## Directions
An exact copy of every entry below is needed.

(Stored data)

========================================================================

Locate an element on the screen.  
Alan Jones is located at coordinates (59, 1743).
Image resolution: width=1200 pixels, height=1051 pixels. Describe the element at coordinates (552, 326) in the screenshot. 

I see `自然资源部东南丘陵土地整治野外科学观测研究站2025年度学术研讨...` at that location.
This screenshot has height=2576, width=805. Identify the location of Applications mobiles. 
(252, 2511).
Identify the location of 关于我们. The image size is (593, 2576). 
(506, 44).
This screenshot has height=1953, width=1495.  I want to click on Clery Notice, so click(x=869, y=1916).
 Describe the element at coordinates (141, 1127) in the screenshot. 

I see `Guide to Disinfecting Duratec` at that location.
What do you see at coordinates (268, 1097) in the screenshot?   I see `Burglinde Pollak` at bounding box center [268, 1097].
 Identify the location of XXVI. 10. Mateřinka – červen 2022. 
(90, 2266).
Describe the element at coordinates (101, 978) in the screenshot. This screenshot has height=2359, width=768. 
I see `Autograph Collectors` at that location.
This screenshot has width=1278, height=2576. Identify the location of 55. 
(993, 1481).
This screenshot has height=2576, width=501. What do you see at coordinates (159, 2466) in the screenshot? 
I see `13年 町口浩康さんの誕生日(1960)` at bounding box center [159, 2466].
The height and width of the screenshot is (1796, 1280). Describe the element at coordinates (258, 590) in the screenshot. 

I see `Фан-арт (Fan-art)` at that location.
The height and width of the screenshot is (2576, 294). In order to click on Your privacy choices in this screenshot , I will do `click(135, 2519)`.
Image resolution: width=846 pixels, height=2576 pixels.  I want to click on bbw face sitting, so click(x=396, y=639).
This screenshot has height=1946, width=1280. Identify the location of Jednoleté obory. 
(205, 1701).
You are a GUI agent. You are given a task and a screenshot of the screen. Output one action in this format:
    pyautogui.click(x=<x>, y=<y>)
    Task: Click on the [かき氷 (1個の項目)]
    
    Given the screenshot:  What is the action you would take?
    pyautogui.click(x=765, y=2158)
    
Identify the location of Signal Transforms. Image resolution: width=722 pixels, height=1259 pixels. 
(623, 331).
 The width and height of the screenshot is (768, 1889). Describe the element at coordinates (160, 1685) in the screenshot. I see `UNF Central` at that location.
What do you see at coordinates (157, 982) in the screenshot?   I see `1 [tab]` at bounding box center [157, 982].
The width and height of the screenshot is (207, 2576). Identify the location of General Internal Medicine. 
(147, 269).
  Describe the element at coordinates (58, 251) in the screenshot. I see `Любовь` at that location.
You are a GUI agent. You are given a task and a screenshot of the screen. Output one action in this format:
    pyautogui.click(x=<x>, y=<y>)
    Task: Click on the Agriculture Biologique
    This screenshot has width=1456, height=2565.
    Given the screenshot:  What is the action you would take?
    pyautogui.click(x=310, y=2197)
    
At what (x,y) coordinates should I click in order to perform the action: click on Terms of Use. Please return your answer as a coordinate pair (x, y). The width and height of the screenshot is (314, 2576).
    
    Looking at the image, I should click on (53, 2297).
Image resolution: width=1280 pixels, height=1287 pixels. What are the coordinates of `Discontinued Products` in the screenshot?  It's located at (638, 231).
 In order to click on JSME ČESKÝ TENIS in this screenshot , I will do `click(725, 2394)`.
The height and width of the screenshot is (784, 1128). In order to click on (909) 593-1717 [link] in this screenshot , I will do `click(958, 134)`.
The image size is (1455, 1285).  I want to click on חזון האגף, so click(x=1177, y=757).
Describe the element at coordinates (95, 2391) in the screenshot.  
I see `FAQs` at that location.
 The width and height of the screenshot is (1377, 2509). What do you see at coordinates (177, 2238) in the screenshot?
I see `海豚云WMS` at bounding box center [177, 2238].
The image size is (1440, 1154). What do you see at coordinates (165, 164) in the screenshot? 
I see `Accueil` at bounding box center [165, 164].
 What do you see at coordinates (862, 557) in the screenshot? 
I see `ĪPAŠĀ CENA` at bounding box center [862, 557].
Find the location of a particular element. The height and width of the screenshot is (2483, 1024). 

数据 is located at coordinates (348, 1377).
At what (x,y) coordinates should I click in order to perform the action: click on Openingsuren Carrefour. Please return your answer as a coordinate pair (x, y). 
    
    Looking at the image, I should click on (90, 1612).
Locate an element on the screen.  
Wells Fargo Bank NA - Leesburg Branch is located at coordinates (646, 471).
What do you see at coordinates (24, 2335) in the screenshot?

========================================================================

## Task solution
Locate an element on the screen.  
Alan Jones is located at coordinates (59, 1743).
Image resolution: width=1200 pixels, height=1051 pixels. Describe the element at coordinates (552, 326) in the screenshot. 

I see `自然资源部东南丘陵土地整治野外科学观测研究站2025年度学术研讨...` at that location.
This screenshot has height=2576, width=805. Identify the location of Applications mobiles. 
(252, 2511).
Identify the location of 关于我们. The image size is (593, 2576). 
(506, 44).
This screenshot has height=1953, width=1495.  I want to click on Clery Notice, so click(x=869, y=1916).
 Describe the element at coordinates (141, 1127) in the screenshot. 

I see `Guide to Disinfecting Duratec` at that location.
What do you see at coordinates (268, 1097) in the screenshot?   I see `Burglinde Pollak` at bounding box center [268, 1097].
 Identify the location of XXVI. 10. Mateřinka – červen 2022. 
(90, 2266).
Describe the element at coordinates (101, 978) in the screenshot. This screenshot has height=2359, width=768. 
I see `Autograph Collectors` at that location.
This screenshot has width=1278, height=2576. Identify the location of 55. 
(993, 1481).
This screenshot has height=2576, width=501. What do you see at coordinates (159, 2466) in the screenshot? 
I see `13年 町口浩康さんの誕生日(1960)` at bounding box center [159, 2466].
The height and width of the screenshot is (1796, 1280). Describe the element at coordinates (258, 590) in the screenshot. 

I see `Фан-арт (Fan-art)` at that location.
The height and width of the screenshot is (2576, 294). In order to click on Your privacy choices in this screenshot , I will do `click(135, 2519)`.
Image resolution: width=846 pixels, height=2576 pixels.  I want to click on bbw face sitting, so click(x=396, y=639).
This screenshot has height=1946, width=1280. Identify the location of Jednoleté obory. 
(205, 1701).
You are a GUI agent. You are given a task and a screenshot of the screen. Output one action in this format:
    pyautogui.click(x=<x>, y=<y>)
    Task: Click on the [かき氷 (1個の項目)]
    
    Given the screenshot:  What is the action you would take?
    pyautogui.click(x=765, y=2158)
    
Identify the location of Signal Transforms. Image resolution: width=722 pixels, height=1259 pixels. 
(623, 331).
 The width and height of the screenshot is (768, 1889). Describe the element at coordinates (160, 1685) in the screenshot. I see `UNF Central` at that location.
What do you see at coordinates (157, 982) in the screenshot?   I see `1 [tab]` at bounding box center [157, 982].
The width and height of the screenshot is (207, 2576). Identify the location of General Internal Medicine. 
(147, 269).
  Describe the element at coordinates (58, 251) in the screenshot. I see `Любовь` at that location.
You are a GUI agent. You are given a task and a screenshot of the screen. Output one action in this format:
    pyautogui.click(x=<x>, y=<y>)
    Task: Click on the Agriculture Biologique
    This screenshot has width=1456, height=2565.
    Given the screenshot:  What is the action you would take?
    pyautogui.click(x=310, y=2197)
    
At what (x,y) coordinates should I click in order to perform the action: click on Terms of Use. Please return your answer as a coordinate pair (x, y). The width and height of the screenshot is (314, 2576).
    
    Looking at the image, I should click on (53, 2297).
Image resolution: width=1280 pixels, height=1287 pixels. What are the coordinates of `Discontinued Products` in the screenshot?  It's located at (638, 231).
 In order to click on JSME ČESKÝ TENIS in this screenshot , I will do `click(725, 2394)`.
The height and width of the screenshot is (784, 1128). In order to click on (909) 593-1717 [link] in this screenshot , I will do `click(958, 134)`.
The image size is (1455, 1285).  I want to click on חזון האגף, so click(x=1177, y=757).
Describe the element at coordinates (95, 2391) in the screenshot.  
I see `FAQs` at that location.
 The width and height of the screenshot is (1377, 2509). What do you see at coordinates (177, 2238) in the screenshot?
I see `海豚云WMS` at bounding box center [177, 2238].
The image size is (1440, 1154). What do you see at coordinates (165, 164) in the screenshot? 
I see `Accueil` at bounding box center [165, 164].
 What do you see at coordinates (862, 557) in the screenshot? 
I see `ĪPAŠĀ CENA` at bounding box center [862, 557].
Find the location of a particular element. The height and width of the screenshot is (2483, 1024). 

数据 is located at coordinates (348, 1377).
At what (x,y) coordinates should I click in order to perform the action: click on Openingsuren Carrefour. Please return your answer as a coordinate pair (x, y). 
    
    Looking at the image, I should click on (90, 1612).
Locate an element on the screen.  
Wells Fargo Bank NA - Leesburg Branch is located at coordinates (646, 471).
What do you see at coordinates (24, 2335) in the screenshot?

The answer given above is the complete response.